Ex-Ashoka University VC Pratap Bhanu Mehta Resigns As Professor
The reason for his step-down is still unknown.
Political scientist and scholar Pratap Bhanu Mehta tendered his resignation as professor from Ashoka University on Tuesday, 16 March. The reason for his step-down is still unknown.
The move comes two years after Mehta resigned from the post of the vice-chancellor of Ashoka University, one of the foremost liberal arts institutes in the country, citing a desire to return to full-time academic life.
A spokesperson from Ashoka University confirmed the resignation to The Indian Express.

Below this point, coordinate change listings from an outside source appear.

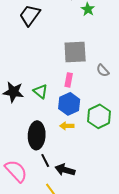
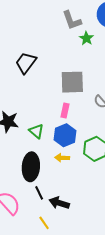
black trapezoid: (30, 15) -> (26, 63), moved
green triangle: (40, 91) -> (36, 131), moved

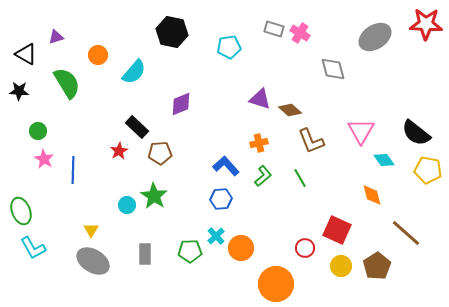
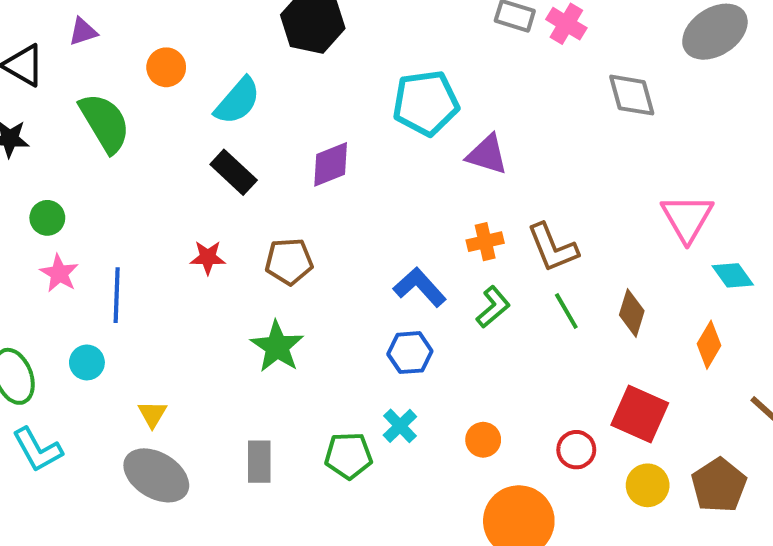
cyan pentagon: (229, 47) -> (426, 103), moved, size x1.4
brown diamond: (290, 110) -> (632, 313), moved, turned 65
black rectangle: (137, 127) -> (234, 172), moved
brown L-shape: (311, 141) -> (552, 248), moved
red star: (119, 151) -> (208, 257), turned 30
orange diamond: (372, 195) -> (709, 345), turned 45
cyan circle: (127, 205) -> (87, 362), moved
orange circle: (241, 248) -> (483, 440), moved, size x0.7

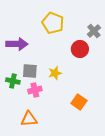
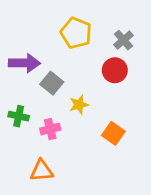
gray cross: (94, 31) -> (123, 40), moved
gray square: (30, 71) -> (52, 83), moved, turned 35
orange square: (79, 102) -> (113, 133), moved

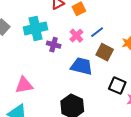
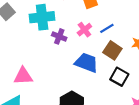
black square: (117, 85) -> (119, 77), moved

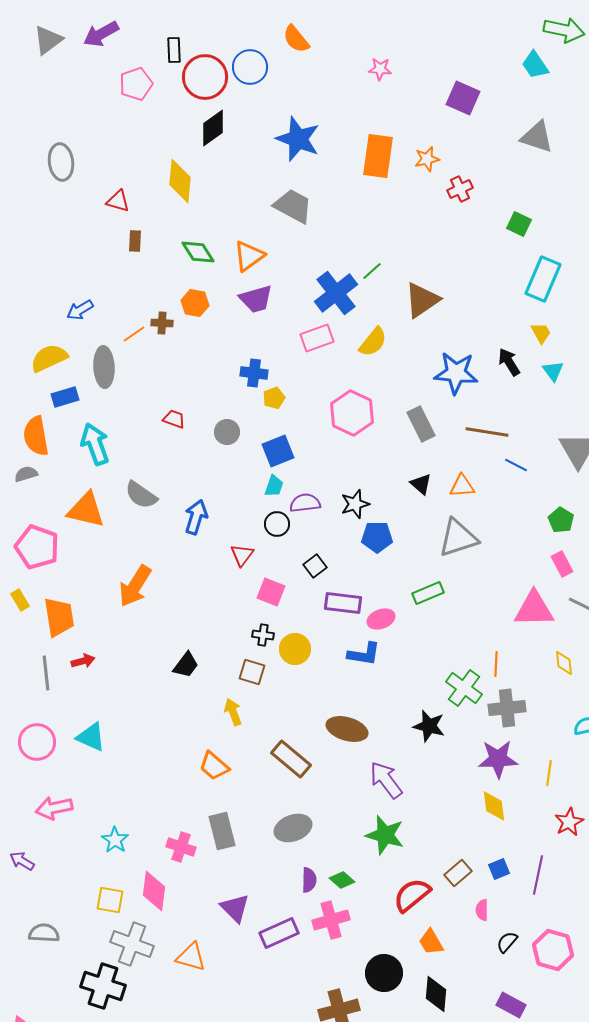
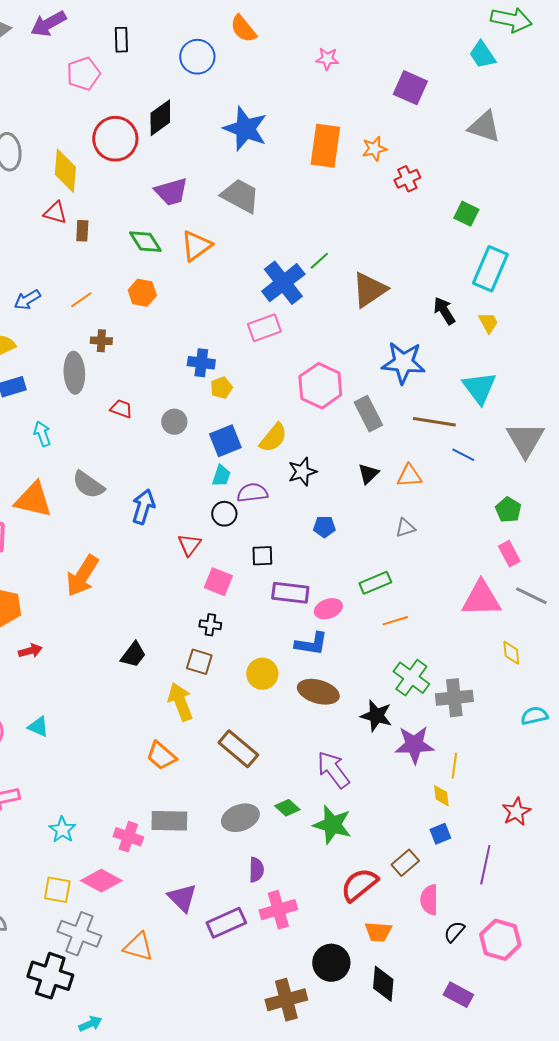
red circle: (205, 77) -> (115, 139), moved
yellow diamond: (180, 181) -> (65, 171), moved
red triangle: (118, 201) -> (55, 213), moved
purple trapezoid: (256, 299) -> (171, 192), moved
brown cross: (162, 323) -> (101, 341), moved
orange line: (134, 334) -> (81, 300), moved
yellow semicircle: (373, 342) -> (273, 438), moved
black arrow: (509, 362) -> (444, 311), moved
gray ellipse: (104, 367) -> (74, 373), moved
cyan triangle: (553, 371) -> (479, 388), moved, size x1.6
pink hexagon: (352, 413) -> (320, 386), moved
cyan arrow: (95, 444) -> (42, 434), size x0.6
black triangle: (421, 484) -> (368, 474), turned 35
black star: (355, 504) -> (302, 472), moved
blue pentagon: (377, 537) -> (324, 527), size x0.7
gray triangle: (458, 538) -> (405, 528), size x0.5
black square: (315, 566) -> (262, 556), turned 35
yellow circle: (295, 649) -> (262, 674), moved
orange line: (496, 664) -> (395, 621), moved, turned 70
yellow arrow: (233, 712) -> (180, 702), size x1.4
brown ellipse: (347, 729) -> (318, 692), moved
cyan triangle: (91, 737) -> (38, 727), size x0.7
purple star: (498, 759) -> (414, 745), moved
yellow line: (549, 773) -> (454, 766), moved
yellow diamond: (494, 806) -> (441, 796), size x0.7
gray rectangle: (222, 831) -> (169, 821), turned -75
blue square: (499, 869) -> (440, 834), moved
green diamond: (342, 880) -> (287, 808), moved
pink diamond: (154, 891) -> (101, 881), turned -69
pink semicircle: (482, 910) -> (429, 900), size x1.4
orange trapezoid: (431, 942) -> (378, 932), turned -56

“During his tenure as vice-chancellor and member of faculty, he immensely contributed to the University. Ashoka University wishes him well in his future endeavours.”An Ashoka University spokesperson
The university avoided answering a question put forth by the newspaper on if the resignation was due to Mehta’s criticism of the incumbent government.
Who Is Mehta?
Mehta is a prolific writer and a critical thinker. He has been critical of the government’s moves in various articles written for The Hindu, Financial Times, The Telegraph, and is an editorial consultant for The Indian Express.
Mehta has served on many central government committees, including India’s National Security Advisory Board, the Prime Minister of India’s National Knowledge Commission, and a Supreme Court-appointed committee on elections in Indian universities.
He is also on the editorial boards of many academic journals, including the American Political Science Review, the Journal of Democracy, and the India and Global Affairs. He also served as the president of the Centre for Policy Research, one of India’s most distinguished think tanks. He was a Professor at NYU Law School’s Global Faculty as well.
Earlier, he was a visiting professor of Government at Harvard University; associate professor of Government and of Social Studies at Harvard, and for a brief period, professor of Philosophy and of Law and Governance at Jawaharlal Nehru University.
Mehta holds a BA (first class) in Philosophy, Politics, and Economics from Oxford and a PhD in politics from Princeton. He received the 2010 Malcolm Adiseshiah award and the 2011 Infosys Prize for Social Sciences - Political Science.